УДК 165.74 + 165.194

КОНСТРУКТИВНОСТЬ И ГУМАНИТАРИЗАЦИЯ НАУЧНОГО ЗНАНИЯ

В. Т. Мануйлов,

Курский государственный университет (Курск, Россия)

 

Со второй половины 70-х годов прошлого века в литературе по философии науки прослеживается заметное оживление интереса к проблемам конструктивности. При этом происходит значительное смещение акцентов в интерпретации самих проблем конструктивности научного знания. Если ранее проблема конструктивности фигурировала в исследованиях по философии науки как специфическая проблема оснований математики, то в рассматриваемый период акцент смещается в сторону философии математики, социологии, политологии, теории морали и даже теории религии [20; 10; 17]. Подобное вторжение проблемы конструктивности в обширное поле исследований по основаниям научного знания обусловлено рядом  факторов  социального, культурного и специально науковедческого характера.

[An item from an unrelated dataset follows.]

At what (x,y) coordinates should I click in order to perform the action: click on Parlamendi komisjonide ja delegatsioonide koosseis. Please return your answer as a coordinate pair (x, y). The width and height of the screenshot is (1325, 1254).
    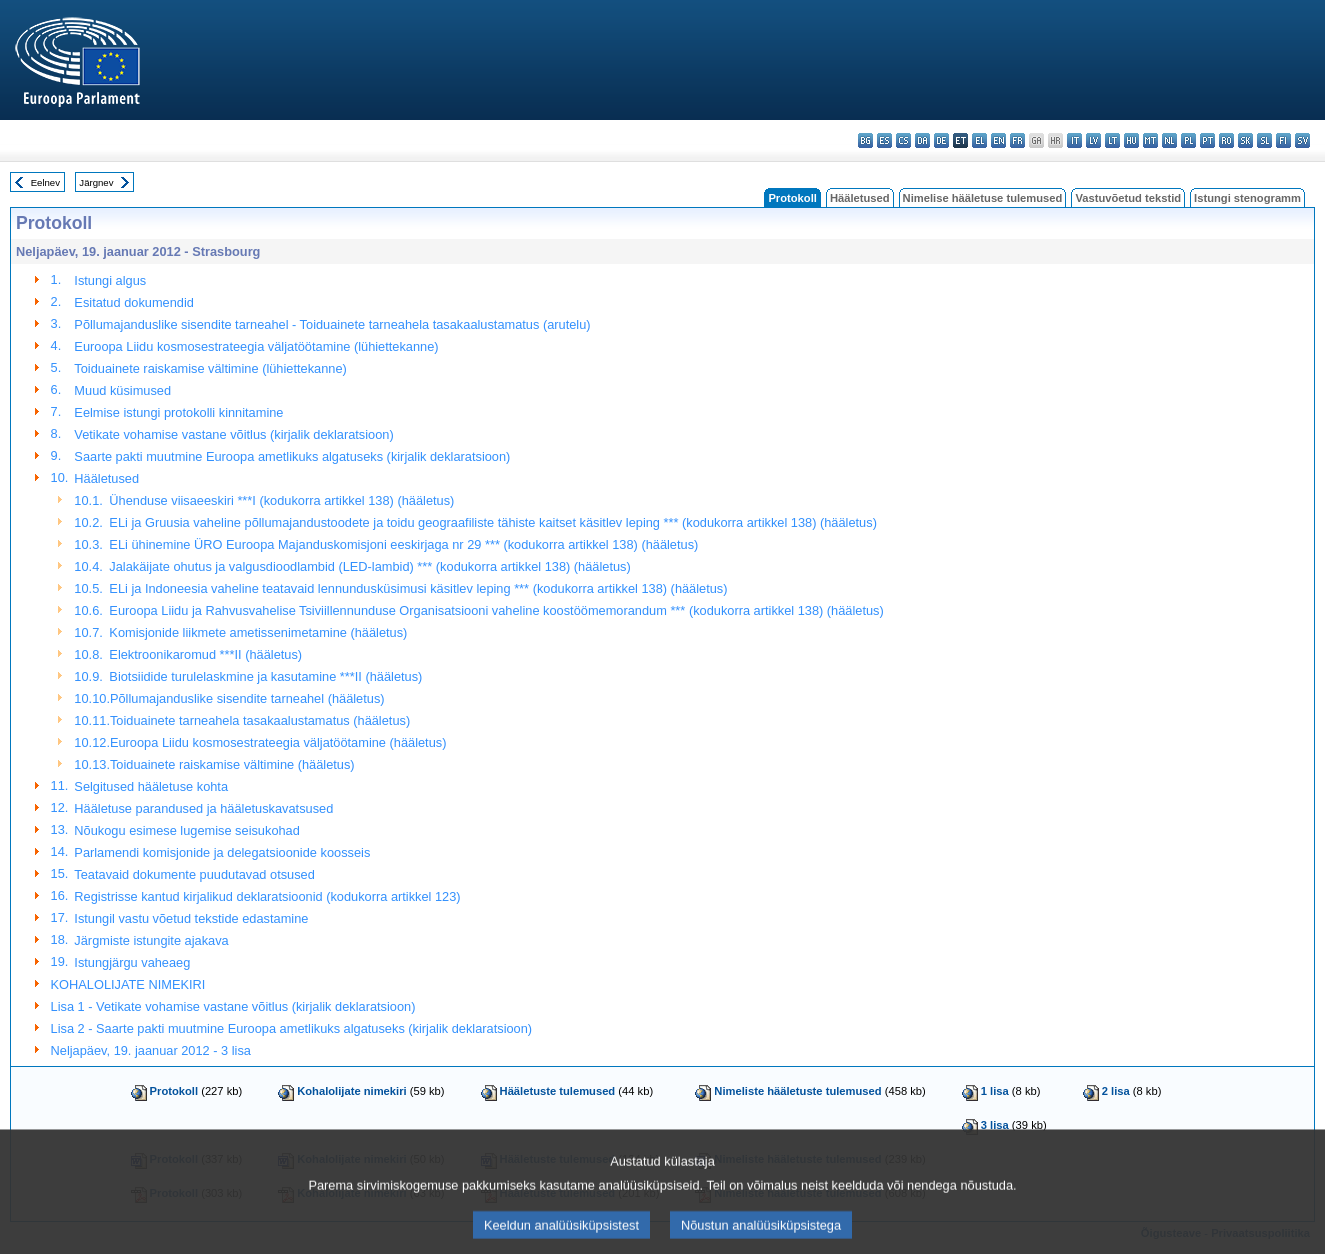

Фундаментальные преобразования в науке, технике, образовании второй половины ХХ в. вывели человечество на принципиально новый виток развития. В течение последних 20–25 лет качественно изменился тип человеческой цивилизации; и хотя процесс еще не завершен, его направление и основные структуры выявились достаточно полно. Информационная революция и компьютеризация составляют лишь одну «координату» этого изменения – техническую (или технологическую). Однако слишком наивными выглядят надежды на «вживление» информационной технологии и компьютеризации в организм общества без решительного изменения форм общения, деятельности, воспитания, – одним словом, того, что мы называем типом культуры. Гуманитаризация представляет «дополнительное» к компьютеризации смысловое «измерение» переживаемой человечеством революции в культуре [4]. Средоточием революционных изменений стало логико-математическое и естественнонаучное знание и основанное на нем образование: именно они рассматриваются некоторыми как оплот современного технократизма в культуре; на них чаще всего и возлагается ответственность за дегуманизацию и дегуманитаризацию духовной культуры ХХ века и как «лекарство» от бездуховности предлагается резкое сокращение физико-математических дисциплин в структуре образования.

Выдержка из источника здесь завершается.